Republic of Fiji

Geographical situation and geophysical context

Fiji is an archipelago located in the South Pacific Ocean, northeast of Australia. It consists of more than 330 islands, with the two largest ones being Viti Levu and Vanua Levu. Here are some key aspects of the geophysical context of Fiji:

  1. Tectonic Setting: Fiji is situated within the Pacific Ring of Fire, which is a region characterized by intense tectonic activity. It lies along the boundary of the Pacific Plate and the Australian Plate. The interaction between these plates has resulted in a complex tectonic setting. Fiji is located near the subduction zone where the Pacific Plate is subducting beneath the Australian Plate.
  2. Earthquakes: The subduction zone in the region makes Fiji prone to earthquakes. Earthquakes of varying magnitudes occur regularly, with some potentially causing significant damage. These earthquakes are a result of the subduction process and the release of accumulated tectonic stress.
  3. Volcanic Activity: Fiji has a history of volcanic activity, and there are several volcanic islands in the archipelago. The most well-known volcano in Fiji is Mount Tavurvur on the island of Taveuni.
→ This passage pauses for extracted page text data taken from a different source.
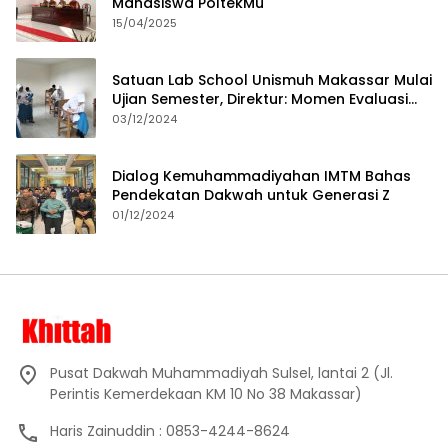
Mahasiswa PoltekMu
15/04/2025
Satuan Lab School Unismuh Makassar Mulai
Ujian Semester, Direktur: Momen Evaluasi
Proses Pembelajaran
03/12/2024
Dialog Kemuhammadiyahan IMTM Bahas
Pendekatan Dakwah untuk Generasi Z
01/12/2024
Pusat Dakwah Muhammadiyah Sulsel, lantai 2 (Jl.
Perintis Kemerdekaan KM 10 No 38 Makassar)
Haris Zainuddin : 0853-4244-8624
While there are active volcanoes, volcanic activity is relatively infrequent compared to other volcanic regions in the Pacific Ring of Fire.
  4. Coral Reefs: Fiji is renowned for its diverse and extensive coral reef ecosystems. The islands are surrounded by fringing reefs, barrier reefs, and atolls, making it a popular destination for diving and snorkeling. The coral reefs contribute to the overall geophysical context by providing protection to the coastlines and supporting a rich marine biodiversity.
  5. Topography: Fiji exhibits diverse topography, ranging from coastal plains to rugged mountainous terrain. The larger islands have mountain ranges, such as the Nakauvadra Range on Viti Levu. Rivers and waterfalls are also prominent features in the landscape, cutting through the interior of the islands.

Fiji seismic network, FSDN code : FJ

For the Seismology Section to effectively perform its core duties, the Fiji Seismological Network comprises of six (6) outer remote satellite stations that continuously sends real-time dataset to the main hub (Head Quarter, HQ) at the Mineral Resources Department, Suva on 24/7 routine base. The receiver station in Suva retrieves and displays these real-time waveform data on interconnected monitoring software and computers.

  • DGTI (Dogotuki), located on Vanua Levu island.
  • KADA (Kadavu), located on Kadavu island.
  • LKBA (Lakeba), located on Lakeba island.
  • TAVE (Taveuni), located on Taveuni island.
  • TLVU (Tailevu), located on Viti Levu island.
  • YASA (Yasawa), located on Yasawa archipelago.

National institutions

National emergency operating centre responsible for hazards monitoring and alert dissemination:

Fiji Mineral Resources Department – MRD

The monitoring of earthquake and tsunami in Fiji is an ongoing 24 hours a day, 7 days a week (24/7) activity that the Seismology Section of the Department of Mineral Resources is in charge and accountable for.